Procedures: Here the role of the medical profession and right to die organisations is by far the most important issue. In contrast to the physician-centred models in Belgium, Canada and the Netherlands, the Swiss model of assisted suicide is based on the idea that every person has the right to end their life and may call on the help of any other person to do so. Although the medical profession is usually involved in the process, the management of the procedure is normally the responsibility of a right-to-die organisation. This division of responsibilities is always up for debate when legal regulations are being considered, in which doctors should tend to take the lead in the process due to their professional background. There is also a debate about how and by whom compliance with the authorisation criteria should or could be monitored, whereby it remains to be decided whether this should be carried out before or after the death. At present, a certain amount of monitoring takes place following a suicide, insofar as the authorities investigate the cases afterwards. There is also debate as to whether Pentobarbital is a suitable means of suicide, especially if this barbiturate is not administered intravenously but taken orally; there is no knowledge of how many cases are currently administered intravenously and by whom an infusion is then set up. Last but not least, consideration has already been given to the use of lethal drugs, such as helium gas, which can be obtained over the counter. 

Attempts at regulation 

Political efforts to regulate assisted suicide in Switzerland in a more nuanced way than today have been made since the 1990s but have remain largely without consequences to date. In relevant judgements by the Federal Supreme Court or in statements by the Federal Department of Justice and Police, reference is regularly made to the ethical guidelines of the SAMS. These are classified as soft law and are therefore not legally binding, even though their content has become the subject of dispute. The National Advisory Commission on Biomedical Ethics (NCE) had already recommended more far-reaching legal regulation in 2005 as part of a detailed opinion on the subject; in the opinion of the NCE at the time, the review of authorisation criteria, a justifiable regulation of assisted suicide for the mentally ill, children and adolescents and state supervision of right-to-die organisations, should be ensured by law. The question is what form a legal regulation can take that grants the medical profession far-reaching powers but at the same time prevents medical paternalism (in favour of or against assisted suicide). From the perspective of Swiss experience, this is “a square circle”: either the doctors retain the final decision on who receives the barbiturate, or official access rules are established, the review of which does not generally require medical expertise. 

The outlook

In the short and medium term, it can be assumed that the number of assisted suicides in Switzerland will continue to rise. The coronavirus pandemic and the particular difficulties faced by nursing homes during this time are likely to exacerbate this increase. In view of these expectations and the legislative processes in other European countries, pressure is likely to increase in Switzerland to create a legal regulation. Overall, I think politically it will be important to create a legal regulation, in order to ensure legal equality and legal certainty on the one hand and prevention of abuse and expansion on the other.
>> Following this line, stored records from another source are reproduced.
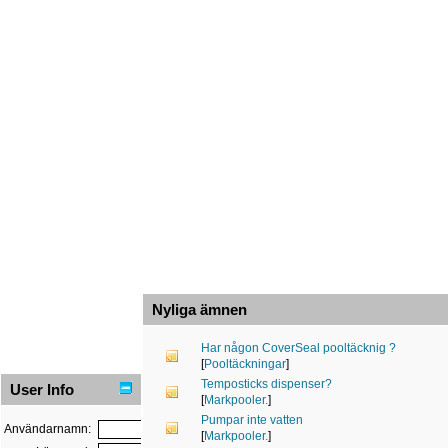
Nyliga ämnen
Har någon CoverSeal pooltäcknig ?
[
Pooltäckningar
]
Temposticks dispenser?
User Info
[
Markpooler.
]
Pumpar inte vatten
Användarnamn:
[
Markpooler.
]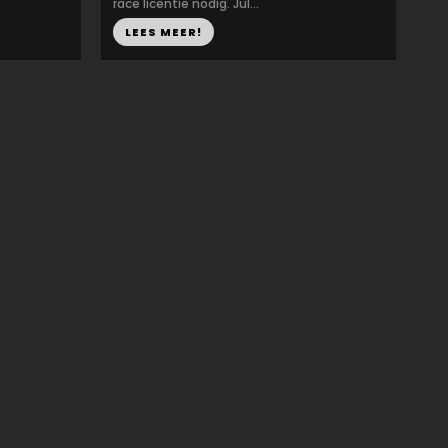
race licentie nodig. Jul...
LEES MEER!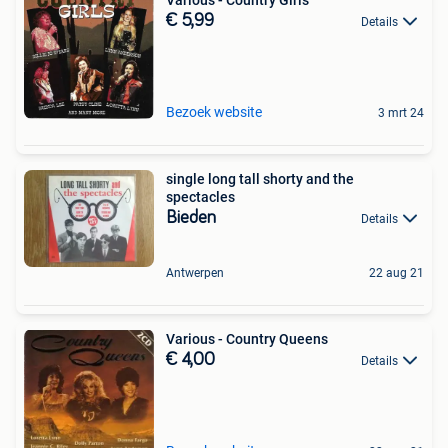
€ 5,99
Details
Bezoek website
3 mrt 24
single long tall shorty and the
spectacles
Bieden
Details
Antwerpen
22 aug 21
Various - Country Queens
€ 4,00
Details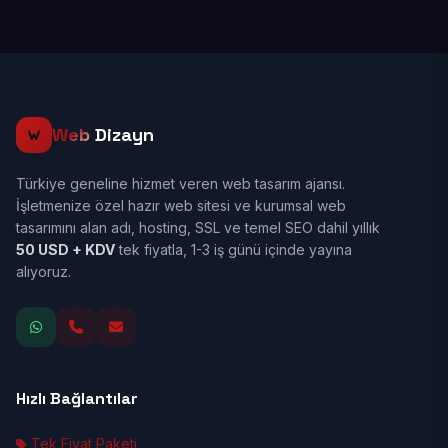
Web
Dizayn
Türkiye geneline hizmet veren web tasarım ajansı.
İşletmenize özel hazır web sitesi ve kurumsal web
tasarımını alan adı, hosting, SSL ve temel SEO dahil yıllık
50 USD + KDV
tek fiyatla, 1-3 iş günü içinde yayına
alıyoruz.
Hızlı Bağlantılar
Tek Fiyat Paketi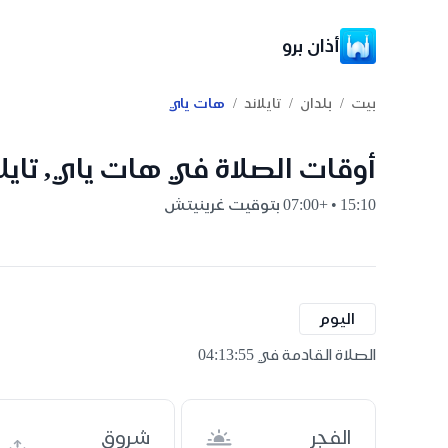
أذان برو
/
/
/
بيت
بلدان
تايلاند
هات ياي
أوقات الصلاة في هات ياي, تايلا
15:10 • +07:00 بتوقيت غرينيتش
اليوم
الصلاة القادمة في 04:13:55
الفجر
شروق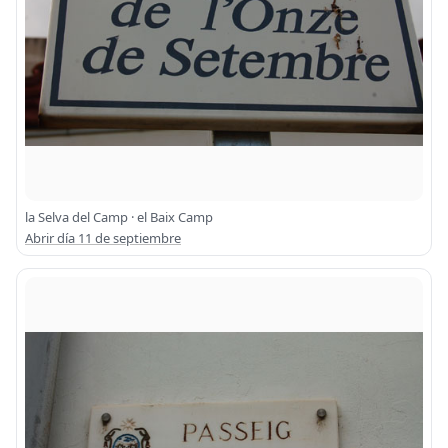
la Selva del Camp · el Baix Camp
Abrir día 11 de septiembre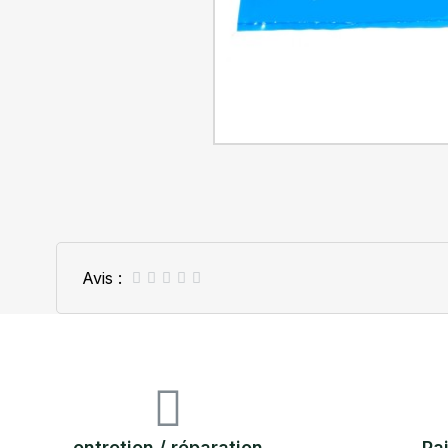
Avis :





entretien / réparation
Pa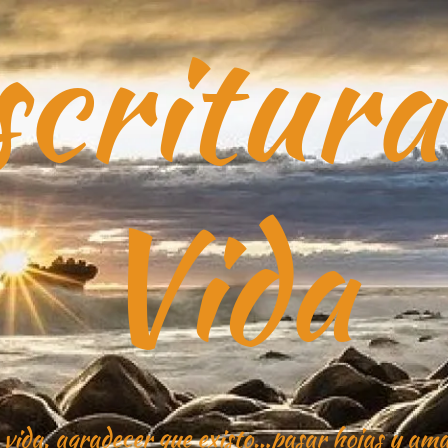
critura
Vida
 vida, agradecer que existo…pasar hojas y ama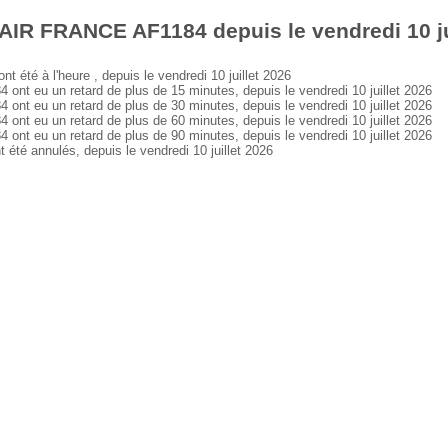
AIR FRANCE AF1184 depuis le vendredi 10 ju
té à l'heure , depuis le vendredi 10 juillet 2026
 eu un retard de plus de 15 minutes, depuis le vendredi 10 juillet 2026
 eu un retard de plus de 30 minutes, depuis le vendredi 10 juillet 2026
 eu un retard de plus de 60 minutes, depuis le vendredi 10 juillet 2026
 eu un retard de plus de 90 minutes, depuis le vendredi 10 juillet 2026
é annulés, depuis le vendredi 10 juillet 2026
At the centre of social-ethical reflection is the challenge of learning to deal with the pluralism of different ideas of a good death and to develop and establish alternative models to medically assisted dying. The thesis I mentioned at the beginning is confirmed today: assisted suicide in Switzerland can hardly be normalised; new problems, challenges and demands are constantly arising. Suicide, whether with or without the help of another person, always means an existential transgression that defies normalisation.